At this point, it is common in France to insert a clause suspensive into the purchase contract relating to the mortgage. This clause dictates that you are free to walk away from the purchase if, for whatever reason, the mortgage falls through.
However, and again due to the competitive nature of the property market in Paris, some sellers may prefer to proceed without the uncertainty of such a clause. You may therefore wish to think about proposing a purchase contract that does not include a clause suspensive, in order to appear a more attractive prospect to the seller. Before you do so, you should firstly check with the mortgage lender whether there is any reason why your mortgage could fall through.
The main reason that the bank may withdraw their offer of financing is due to their valuation on the property coming back lower than expected. However, due to the strength of the property market in Paris, properties there are unlikely to be under-valued by the banks. This means that you should be able to leave out the clause suspensive without too much concern. But do bear in mind that most buildings in the arrondissements are relatively old. You should have any potential purchase checked out first in order to verify that it does not suffer from any outstanding structural or administrative issues.
Finally, if you are intending to let your property out, it is worth bearing in mind that buy-to-let mortgages do not exist in Paris as they do in many other markets, such as in the UK. You will have to prove that your can comfortably afford the repayments on your new mortgage, regardless of the potential income that you will earn from letting the property out. Should you ultimately succeed in finding tenants for your property, however, the good news is that you can offset your rental income against the mortgage interest in order to limit your exposure to French income tax.
Important points to consider:
Here are a number of factors to consider if you are thinking of using a French mortgage or finance facility to purchase a property in Paris.

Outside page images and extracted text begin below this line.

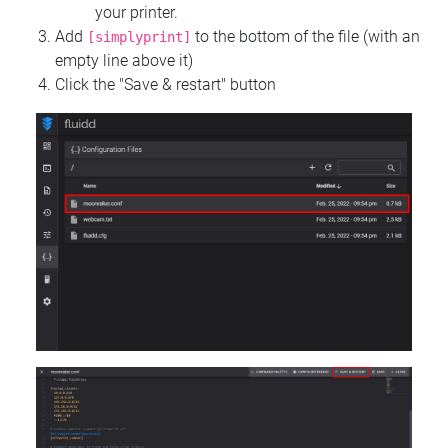
your printer.
Add
to the bottom of the file (with an
[simplyprint]
empty line above it)
Click the "Save & restart" button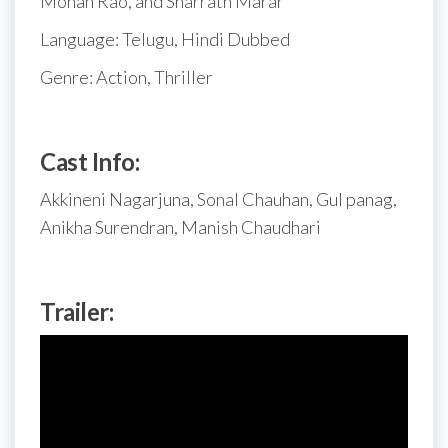
Mohan Rao, and Sharrath Marar
Language: Telugu, Hindi Dubbed
Genre: Action, Thriller
Cast Info:
Akkineni Nagarjuna, Sonal Chauhan, Gul panag,
Anikha Surendran, Manish Chaudhari
Trailer: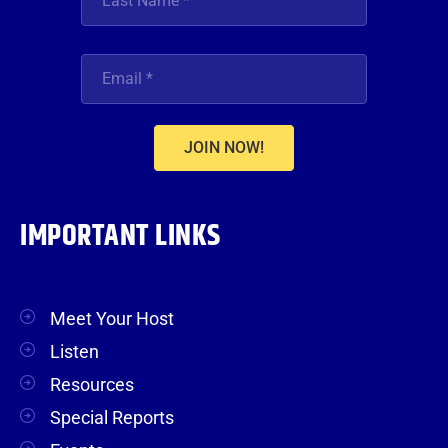
JOIN NOW!
IMPORTANT LINKS
Meet Your Host
Listen
Resources
Special Reports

1. Act early. Ensure that you have secured an agreement in principle before you start your property search, as sellers will consider your offers on the basis of their financial strength.
2. As well as acting early, be sure to time your application for the agreement in principle. More so than in rural French holiday destinations, Paris calms down significantly in the month of August. You do not want to receive your pre-approval just as all the potential buyers head off for their holidays! The market is at its strongest from mid-September to early December and from late February to the end of June.
3. Try to consider mortgage products from a range of different banks, both local and national, retail and private. If you live and work outside the European Union, be prepared to provide full disclosure regarding your personal finances.
4. Provided that you are comfortable with the strength of your mortgage application and the value of the property that you wish to purchase, consider omitting the cause suspensive relating to mortgage financing. The buyer may look more favourably upon your offer as a result.
5. There can be financial planning benefits to having a French mortgage secured against your property. A professional tax consultant will be able to outline the benefits with respect to wealth tax and offsetting rental income against mortgage interest (should you intend to let out your property).